I was interviewed recently as part of an article by Juan Carlos Perez for PC World about Data Portability, talking about synergies with SIOC (the article has since been syndicated by many media outlets including the Washington Post).
I think Juan wrote a balanced article which outlines the main goals of the initiative and addresses the worries that some companies are still unsure of what to expect. Since DP is just a few months old, it is therefore impressive that companies like Microsoft, Google, Facebook, Plaxo and Digg are getting involved at this early stage.
For those who are unaware of the initiative, the DataPortability.org working group was recently established to look at ways in which data can be ported from one social media service to another. For example, one of their sample scenarios involves using the YADIS communications protocol to discover an identity for a particular person, which then returns a YADIS / XRDS document indicating which identities that person prefers to use and what services those identities are held on. Then, the WRFS abstraction model can be used to find out what containers the returned identities hold on those services.

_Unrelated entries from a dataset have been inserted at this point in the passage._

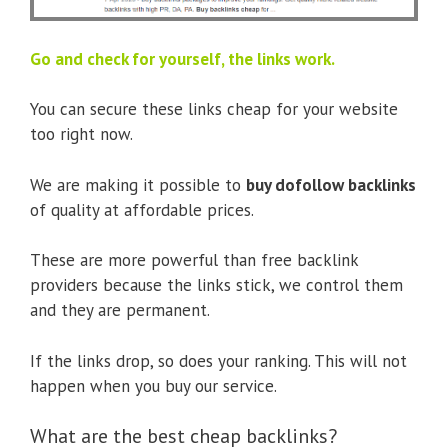
Go and check for yourself, the links work.
You can secure these links cheap for your website
too right now.
We are making it possible to
buy dofollow backlinks
of quality at affordable prices.
These are more powerful than free backlink
providers because the links stick, we control them
and they are permanent.
If the links drop, so does your ranking. This will not
happen when you buy our service.
What are the best cheap backlinks?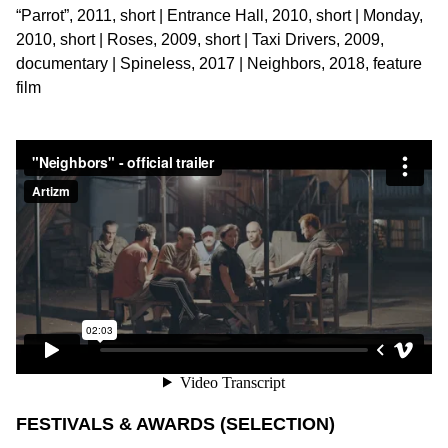
“Parrot”, 2011, short | Entrance Hall, 2010, short | Monday,
2010, short | Roses, 2009, short | Taxi Drivers, 2009,
documentary | Spineless, 2017 | Neighbors, 2018, feature
film
FESTIVALS & AWARDS (SELECTION)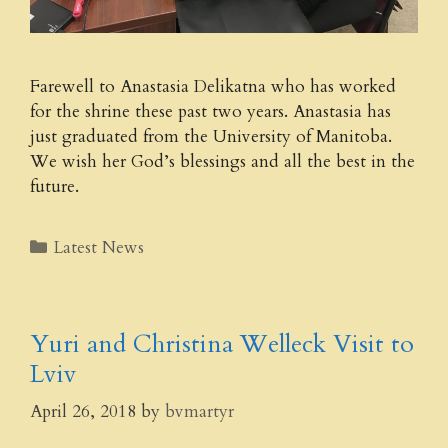
Farewell to Anastasia Delikatna who has worked
for the shrine these past two years. Anastasia has
just graduated from the University of Manitoba.
We wish her God’s blessings and all the best in the
future.
Categories
Latest News
Yuri and Christina Welleck Visit to
Lviv
April 26, 2018
by
bvmartyr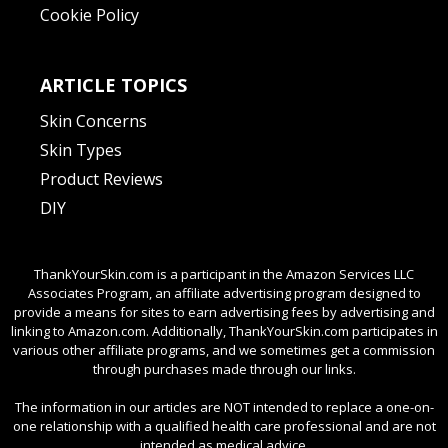
Cookie Policy
ARTICLE TOPICS
Skin Concerns
Skin Types
Product Reviews
DIY
ThankYourSkin.com is a participant in the Amazon Services LLC
Associates Program, an affiliate advertising program designed to
provide a means for sites to earn advertising fees by advertising and
linking to Amazon.com. Additionally, ThankYourSkin.com participates in
various other affiliate programs, and we sometimes get a commission
through purchases made through our links.
The information in our articles are NOT intended to replace a one-on-
one relationship with a qualified health care professional and are not
intended as medical advice.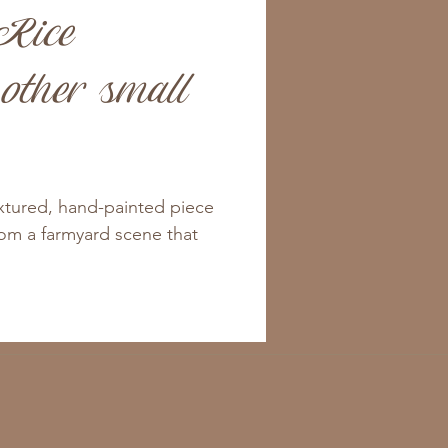
Rice
other small
extured, hand-painted piece
from a farmyard scene that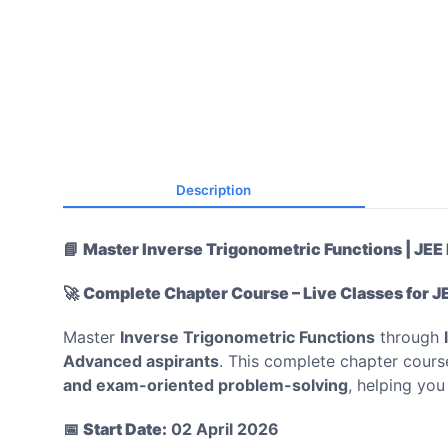
Description
📘
Master Inverse Trigonometric Functions | JE
🚀
Complete Chapter Course – Live Classes for J
Master
Inverse Trigonometric Functions
through
Advanced aspirants
. This complete chapter cour
and exam-oriented problem-solving
, helping yo
📅
Start Date:
02 April 2026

SIOC is an ideal representation method for describing all content created by a person (via their user accounts) on various social media sites and the structure contained therein (see my previous post). One of the problems with combining social media data is in knowing exactly what accounts the user holds on different social media sites. As mentioned, YADIS / XRDS / WRFS can be used for discovery purposes, and the combination of the FOAF and SIOC vocabularies is particularly well suited to describe a person’s social network profile, their user accounts and the content items created using those accounts in various containers.
Yet SIOC is more that just a way to represent personal containers of data. I think that another task for the DataPortability.org workgroup is to discuss what methods can be used to port not just personal sets of data but whole sets of community data – especially for niche groups. SIOC was initially created to provide a way to describe the content from online communities (mailing lists, message boards, etc). While it was soon used for people’s blogs and more recently for other personal sets of Web 2.0-type content items, it has the concepts needed to describe the structure and contents of a community site as a whole. If someone runs a community site, and they decide that they want to port their group from one place to another, SIOC can be used to describe the structure (and content if combined with other vocabularies) of most community sites in order to re-create it on a different information system.
(Edit: The related workshop on social network portability will be held in Cork on the 2nd of March 2008.)